Pramono menambahkan, jika suatu saat ia benar-benar turun ke gorong-gorong, media dan warga mungkin akan terkejut. “Sekali-sekali saya mau masuk gorong-gorong. Tapi nanti wartawan malah kaget,” jelasnya.
Pentingnya Observasi Lapangan
Di sisi lain, Anggota Komisi D DPRD DKI Fraksi PSI, Bun Joi Phiau, menekankan bahwa pemimpin harus melihat langsung kondisi di lapangan.

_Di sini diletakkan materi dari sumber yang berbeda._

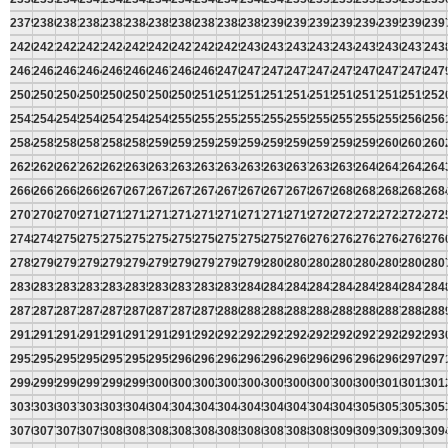
2379
2380
2381
2382
2383
2384
2385
2386
2387
2388
2389
2390
2391
2392
2393
2394
2395
2396
239
2420
2421
2422
2423
2424
2425
2426
2427
2428
2429
2430
2431
2432
2433
2434
2435
2436
2437
243
2461
2462
2463
2464
2465
2466
2467
2468
2469
2470
2471
2472
2473
2474
2475
2476
2477
2478
247
2502
2503
2504
2505
2506
2507
2508
2509
2510
2511
2512
2513
2514
2515
2516
2517
2518
2519
252
2543
2544
2545
2546
2547
2548
2549
2550
2551
2552
2553
2554
2555
2556
2557
2558
2559
2560
256
2584
2585
2586
2587
2588
2589
2590
2591
2592
2593
2594
2595
2596
2597
2598
2599
2600
2601
260
2625
2626
2627
2628
2629
2630
2631
2632
2633
2634
2635
2636
2637
2638
2639
2640
2641
2642
264
2666
2667
2668
2669
2670
2671
2672
2673
2674
2675
2676
2677
2678
2679
2680
2681
2682
2683
268
2707
2708
2709
2710
2711
2712
2713
2714
2715
2716
2717
2718
2719
2720
2721
2722
2723
2724
272
2748
2749
2750
2751
2752
2753
2754
2755
2756
2757
2758
2759
2760
2761
2762
2763
2764
2765
276
2789
2790
2791
2792
2793
2794
2795
2796
2797
2798
2799
2800
2801
2802
2803
2804
2805
2806
280
2830
2831
2832
2833
2834
2835
2836
2837
2838
2839
2840
2841
2842
2843
2844
2845
2846
2847
284
2871
2872
2873
2874
2875
2876
2877
2878
2879
2880
2881
2882
2883
2884
2885
2886
2887
2888
288
2912
2913
2914
2915
2916
2917
2918
2919
2920
2921
2922
2923
2924
2925
2926
2927
2928
2929
293
2953
2954
2955
2956
2957
2958
2959
2960
2961
2962
2963
2964
2965
2966
2967
2968
2969
2970
297
2994
2995
2996
2997
2998
2999
3000
3001
3002
3003
3004
3005
3006
3007
3008
3009
3010
3011
301
3035
3036
3037
3038
3039
3040
3041
3042
3043
3044
3045
3046
3047
3048
3049
3050
3051
3052
305
3076
3077
3078
3079
3080
3081
3082
3083
3084
3085
3086
3087
3088
3089
3090
3091
3092
3093
309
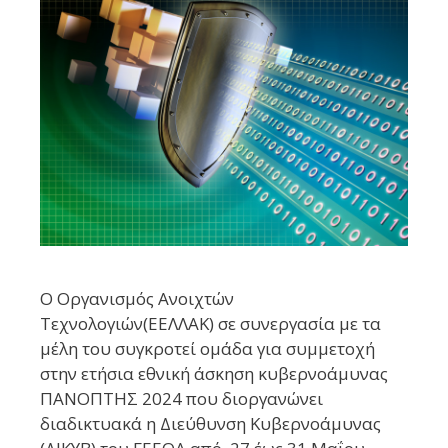
Ο Οργανισμός Ανοιχτών
Τεχνολογιών(ΕΕΛΛΑΚ) σε συνεργασία με τα
μέλη του συγκροτεί ομάδα για συμμετοχή
στην ετήσια εθνική άσκηση κυβερνοάμυνας
ΠΑΝΟΠΤΗΣ 2024 που διοργανώνει
διαδικτυακά η Διεύθυνση Κυβερνοάμυνας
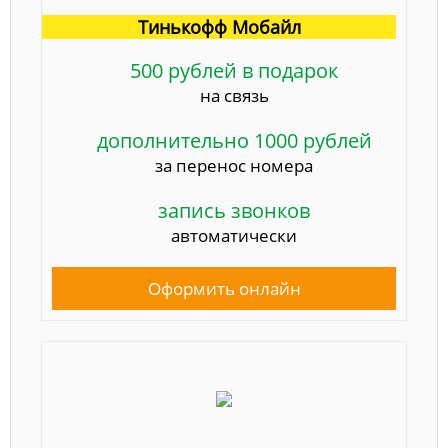
Тинькофф Мобайл
500 рублей в подарок
на связь
дополнительно 1000 рублей
за перенос номера
запись звонков
автоматически
Оформить онлайн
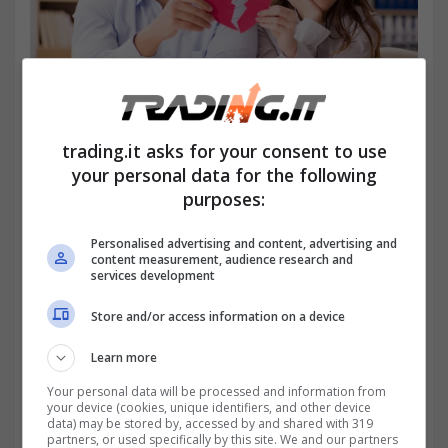
trading.it asks for your consent to use
ISEE separati e divorziati: coabitazione o residenza
your personal data for the following
diversa? (trading.it)
purposes:
Personalised advertising and content, advertising and
content measurement, audience research and
services development
Store and/or access information on a device
Learn more
Your personal data will be processed and information from
your device (cookies, unique identifiers, and other device
data) may be stored by, accessed by and shared with 319
partners, or used specifically by this site. We and our partners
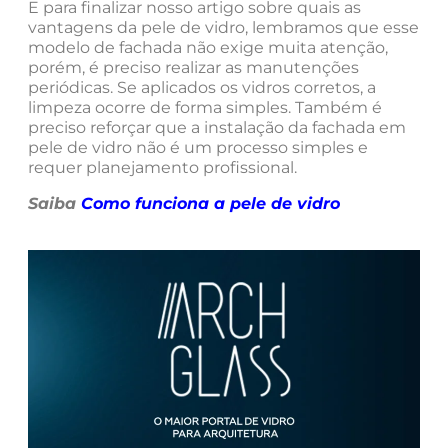
E para finalizar nosso artigo sobre quais as
vantagens da pele de vidro, lembramos que esse
modelo de fachada não exige muita atenção,
porém, é preciso realizar as manutenções
periódicas. Se aplicados os vidros corretos, a
limpeza ocorre de forma simples. Também é
preciso reforçar que a instalação da fachada em
pele de vidro não é um processo simples e
requer planejamento profissional.
Saiba
Como funciona a pele de vidro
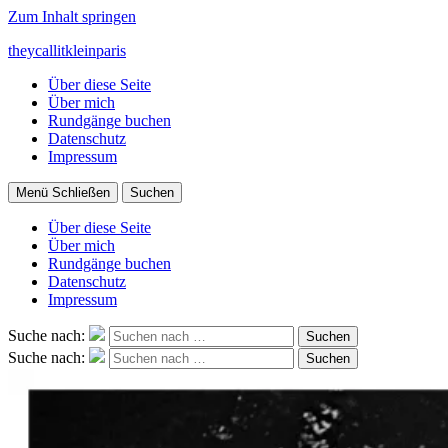
Zum Inhalt springen
theycallitkleinparis
Über diese Seite
Über mich
Rundgänge buchen
Datenschutz
Impressum
Menü
Schließen
Suchen
Über diese Seite
Über mich
Rundgänge buchen
Datenschutz
Impressum
Suche nach:
Suchen
Suche nach:
Suchen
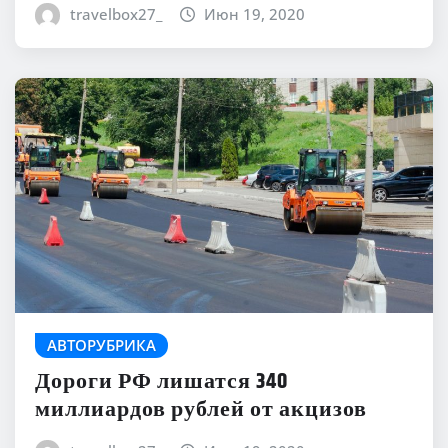
travelbox27_
Июн 19, 2020
АВТОРУБРИКА
Дороги РФ лишатся 340
миллиардов рублей от акцизов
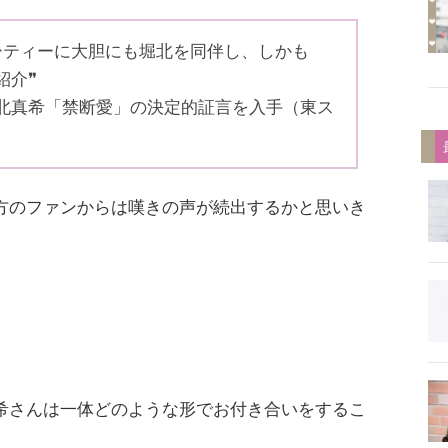
ーティーに大胆にも堀北を同伴し、しかも
紹介❞
北真希「禁断愛」の決定的証言を入手（東ス
方のファンからは嘆きの声が続出するかと思いき
。
希さんは一体どのような形でお付き合いをするこ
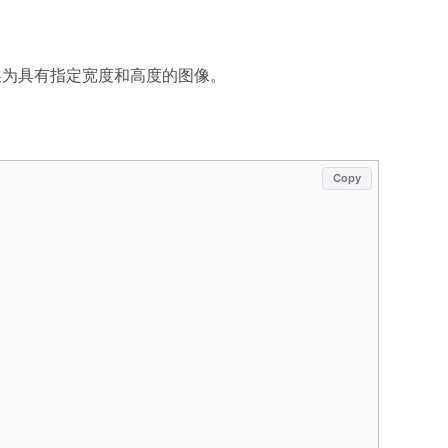
为具有指定宽度和高度的图像。
Copy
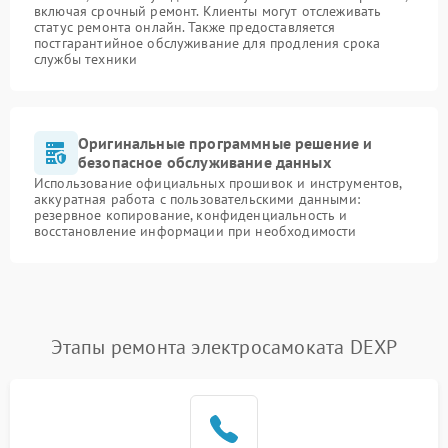
включая срочный ремонт. Клиенты могут отслеживать
статус ремонта онлайн. Также предоставляется
постгарантийное обслуживание для продления срока
службы техники
Оригинальные программные решение и
безопасное обслуживание данных
Использование официальных прошивок и инструментов,
аккуратная работа с пользовательскими данными:
резервное копирование, конфиденциальность и
восстановление информации при необходимости
Этапы ремонта электросамоката DEXP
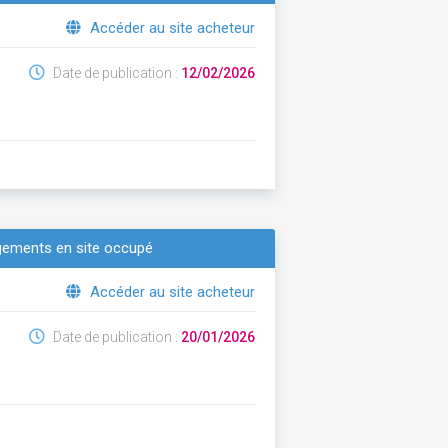
Accéder au site acheteur
Date de publication :
12/02/2026
logements en site occupé
Accéder au site acheteur
Date de publication :
20/01/2026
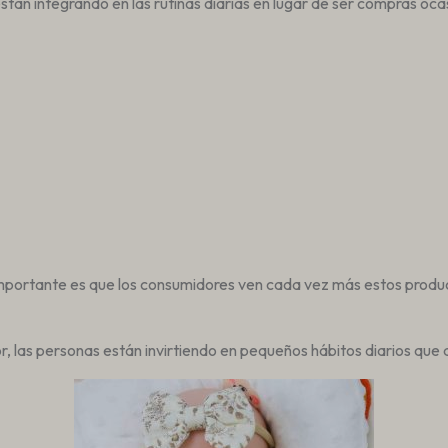
tán integrando en las rutinas diarias en lugar de ser compras oca
mportante es que los consumidores ven cada vez más estos produc
r, las personas están invirtiendo en pequeños hábitos diarios que 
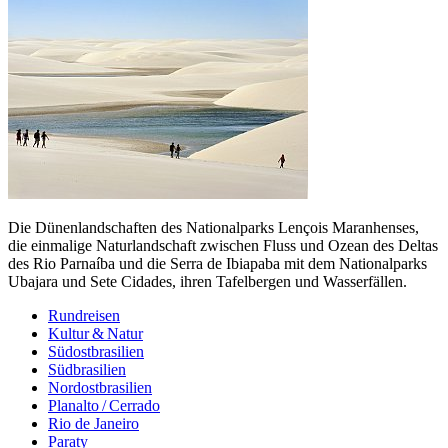
Die Dünenlandschaften des Nationalparks Lençois Maranhenses,
die einmalige Naturlandschaft zwischen Fluss und Ozean des Deltas
des Rio Parnaíba und die Serra de Ibiapaba mit dem Nationalparks
Ubajara und Sete Cidades, ihren Tafelbergen und Wasserfällen.
Rundreisen
Kultur & Natur
Südostbrasilien
Südbrasilien
Nordostbrasilien
Planalto / Cerrado
Rio de Janeiro
Paraty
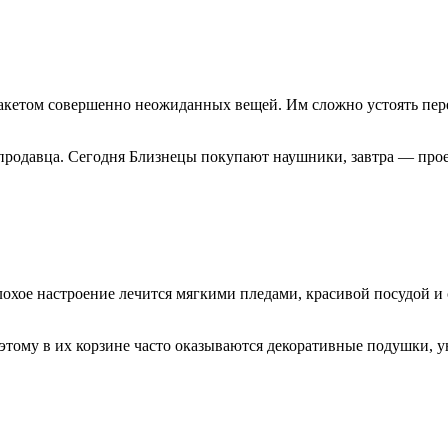
 пакетом совершенно неожиданных вещей. Им сложно устоять п
продавца. Сегодня Близнецы покупают наушники, завтра — проек
лохое настроение лечится мягкими пледами, красивой посудой и
оэтому в их корзине часто оказываются декоративные подушки, у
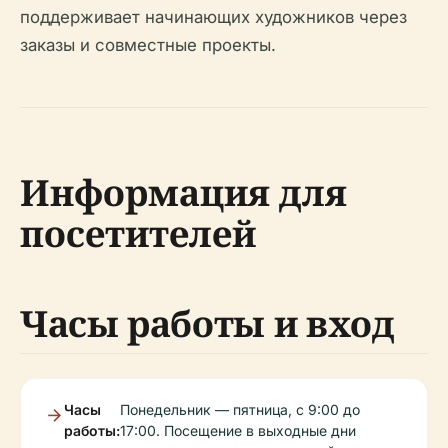
поддерживает начинающих художников через
заказы и совместные проекты.
Информация для
посетителей
Часы работы и вход
Часы
Понедельник — пятница, с 9:00 до
работы:
17:00. Посещение в выходные дни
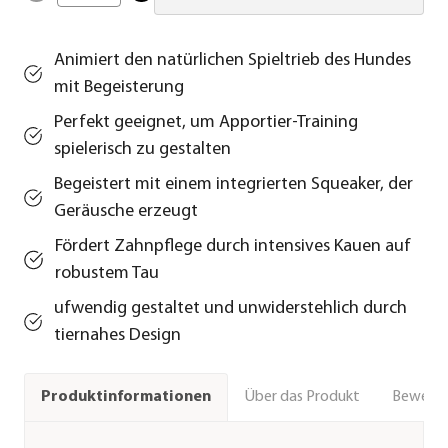
Animiert den natürlichen Spieltrieb des Hundes
mit Begeisterung
Perfekt geeignet, um Apportier-Training
spielerisch zu gestalten
Begeistert mit einem integrierten Squeaker, der
Geräusche erzeugt
Fördert Zahnpflege durch intensives Kauen auf
robustem Tau
ufwendig gestaltet und unwiderstehlich durch
tiernahes Design
Über das Produkt
Bewert
Produktinformationen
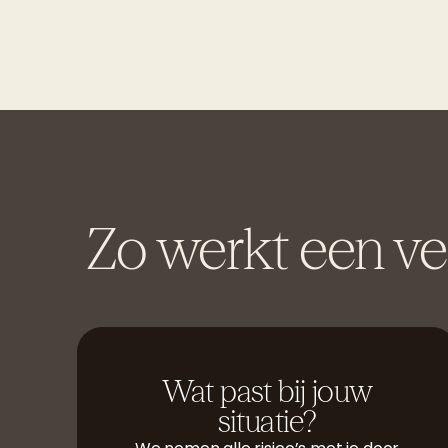
Zo werkt een ver
Wat past bij jouw
situatie?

Hal ini terutama penting di musim hujan, ketika saluran air, selokan, gorong-gorong, dan sungai menentukan risiko banjir.
“Banyak pemimpin, termasuk Presiden Joko Widodo ketika menjabat Gubernur DKI Jakarta, turun langsung ke selokan atau gorong. Mereka ingin memahami kondisi teknis dan mendengar keluhan warga. Cara ini tidak hanya simbolik, tetapi sering memberikan insight nyata,” kata Bun Joi, Minggu (8/2/2026).
Selain itu, ia menambahkan, kepemimpinan yang efektif menggabungkan kebijakan strategis dengan kepekaan terhadap kondisi lapangan. Bun Joi menilai candaan Pramono bersifat jenaka dan situasional. Dengan kata lain, candaan itu tidak menyinggung gaya kepemimpinan lain.
Pesan JK soal Tanggung Jawab Warga
Sejalan dengan itu, Jusuf Kalla menekankan warga harus ikut menjaga kebersihan kota. Menurut JK, pemerintah tidak bisa menyelesaikan masalah banjir sendirian.
“Yang mengotori Jakarta kita juga, yang membersihkan harus kita juga,” ujar JK. Ia menegaskan, saat banjir terjadi, masyarakat kecil paling merasakan dampaknya. “Orang di Menteng, Kebayoran, atau Pondok Indah biasanya tidak kena banjir. Yang kena rakyat kecil. Oleh karena itu, kita semua harus bertanggung jawab,” lanjut JK.
Aksi Bersih-Bersih di Lingkungan Sendiri
Sebagai penutup, JK mengingatkan warga untuk membersihkan selokan di rumah, kantor, atau ruko masing-masing.
“Harus bersih sendiri. Kalau tidak, banjir akan kembali merugikan kita sendiri,” pungkasnya.